There have been 6 randomized studies looking at various regimens of streptokinase, urokinase and t-PA. The 2-hour t-PA regimen clearly results in more rapid clot lysis compared to the other two. However, using these agents in equivalent doses and delivered over the same time period, they appear to have the same effects. In addition, limited available data does not support the use of intrapulmonary thrombolytic therapy at usual doses, although local pharmacomechanical thrombolysis using low doses of agents may have a role, especially in patients with high bleeding risk.

In terms of optimum time window, thrombolytic therapy is most effective when administered immediately. However, some benefits extend up to 14 days after symptom onset.

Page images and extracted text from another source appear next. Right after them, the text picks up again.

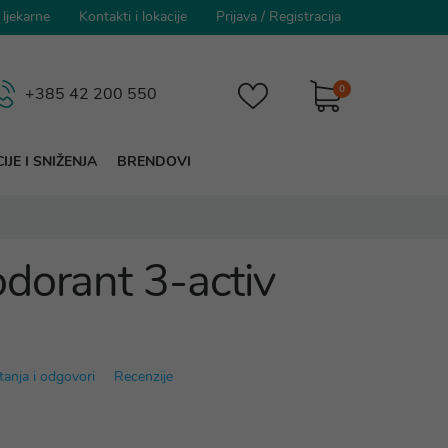
 ljekarne
Kontakti i lokacije
Prijava
/
Registracija
0
+385 42 200 550
IJE I SNIŽENJA
BRENDOVI
dorant 3-activ
tanja i odgovori
Recenzije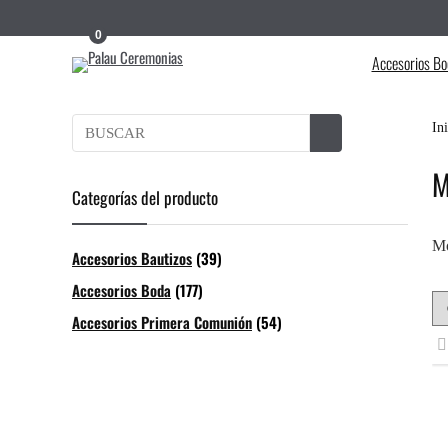
0
Accesorios Bo
In
M
Categorías del producto
Mo
Accesorios Bautizos
(39)
Accesorios Boda
(177)
Accesorios Primera Comunión
(54)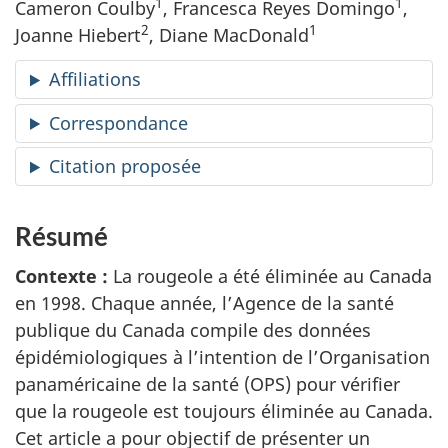
1
1
Cameron Coulby
, Francesca Reyes Domingo
,
2
1
Joanne Hiebert
, Diane MacDonald
Affiliations
Correspondance
Citation proposée
Résumé
Contexte :
La rougeole a été éliminée au Canada
en 1998. Chaque année, l’Agence de la santé
publique du Canada compile des données
épidémiologiques à l’intention de l’Organisation
panaméricaine de la santé (OPS) pour vérifier
que la rougeole est toujours éliminée au Canada.
Cet article a pour objectif de présenter un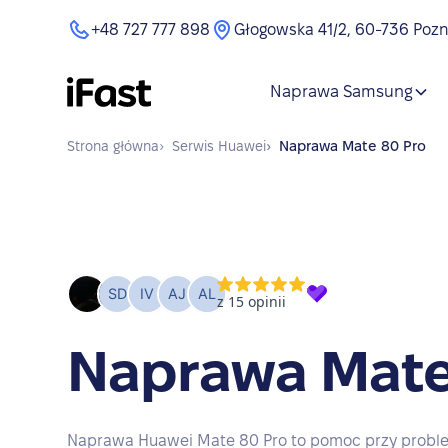
+48 727 777 898
Głogowska 41/2, 60-736 Poz
Naprawa Samsung
Strona główna
›
Serwis
Huawei
›
Naprawa
Mate 80 Pro
Naprawa Mate
Naprawa Huawei Mate 80 Pro to pomoc przy probl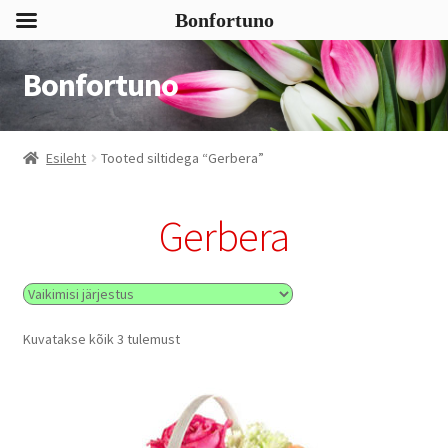
Bonfortuno
Bonfortuno
Liigu
Liigu
navigeerimisele
sisu
juurde
Esileht
Tooted siltidega “Gerbera”
Gerbera
Kuvatakse kõik 3 tulemust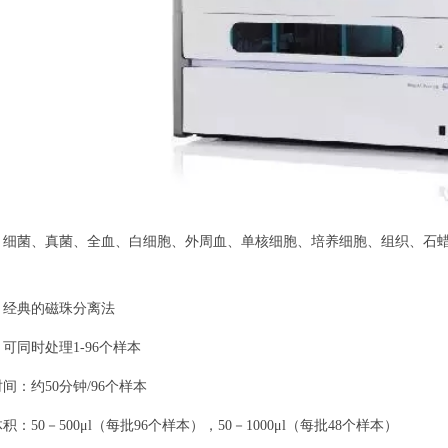
：细菌、真菌、全血、白细胞、外周血、单核细胞、培养细胞、组织、石
：经典的磁珠分离法
可同时处理1-96个样本
间：约50分钟/96个样本
：50－500μl（每批96个样本），50－1000μl（每批48个样本）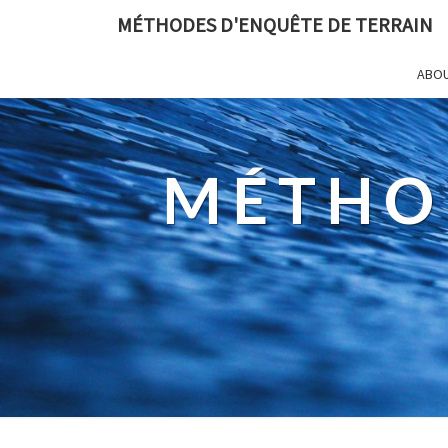
MÉTHODES D'ENQUÊTE DE TERRAIN
ABO
MÉTHO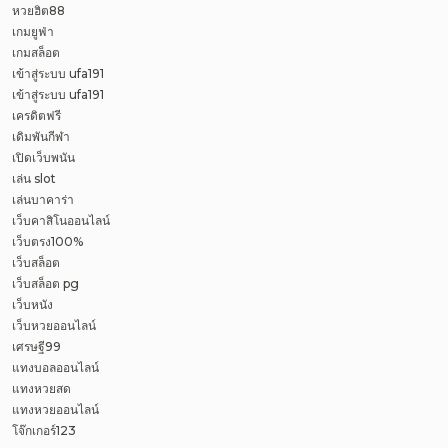
หวยฮิต88
เกมยูฟ่า
เกมสล็อต
เข้าสู่ระบบ ufa191
เข้าสู่ระบบ ufa191
เครดิตฟรี
เดิมพันกีฬา
เปิดเว็บพนัน
เล่น slot
เล่นบาคาร่า
เว็บคาสิโนออนไลน์
เว็บตรง100%
เว็บสล็อต
เว็บสล็อต pg
เว็บหนัง
เว็บหวยออนไลน์
เศรษฐี99
แทงบอลออนไลน์
แทงหวยสด
แทงหวยออนไลน์
โจ๊กเกอร์123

“Thrombolytic therapy leads to much more and rapid improvement in pulmonary vascular obstruction and homodynamic abnormalities within the first 2 to 24 hours than treatment with anticoagulant alone. It has not been proven that this benefit translates into a reduction of morbidity or mortality,” said Dr. Arcasoy.

“In patients with shock due to massive PE, benefits of thrombolysis outweigh the risk of significant bleeding,” he continued. “In patients with small emboli and no hemodynamic disturbance, the risk of thrombolysis is clearly not warranted. Additional data is needed to determine whether thrombolysis reduces morbidity or mortality in patients with normal blood pressure and RVD. Until then, current ACCP consensus recommendations should be used.”